**Exercise requirements:** Could you transcribe every entry below exactly, leaving out the pictures?

Data in this exercise below:

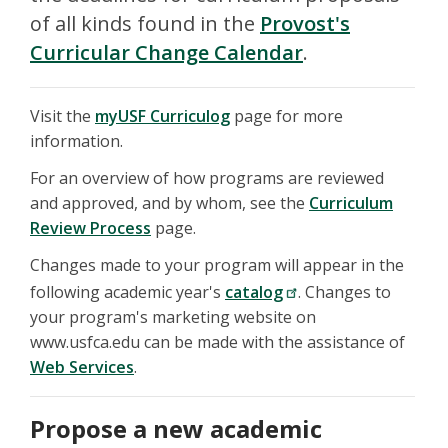
of all kinds found in the
Provost's
Curricular Change Calendar
.
Visit the
myUSF Curriculog
page for more
information.
For an overview of how programs are reviewed
and approved, and by whom, see the
Curriculum
Review Process
page.
Changes made to your program will appear in the
following academic year's
catalog
. Changes to
your program's marketing website on
www.usfca.edu can be made with the assistance of
Web Services
.
Propose a new academic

End of Data in this exercise.

**Task result:**
of all kinds found in the
Provost's
Curricular Change Calendar
.
Visit the
myUSF Curriculog
page for more
information.
For an overview of how programs are reviewed
and approved, and by whom, see the
Curriculum
Review Process
page.
Changes made to your program will appear in the
following academic year's
catalog
. Changes to
your program's marketing website on
www.usfca.edu can be made with the assistance of
Web Services
.
Propose a new academic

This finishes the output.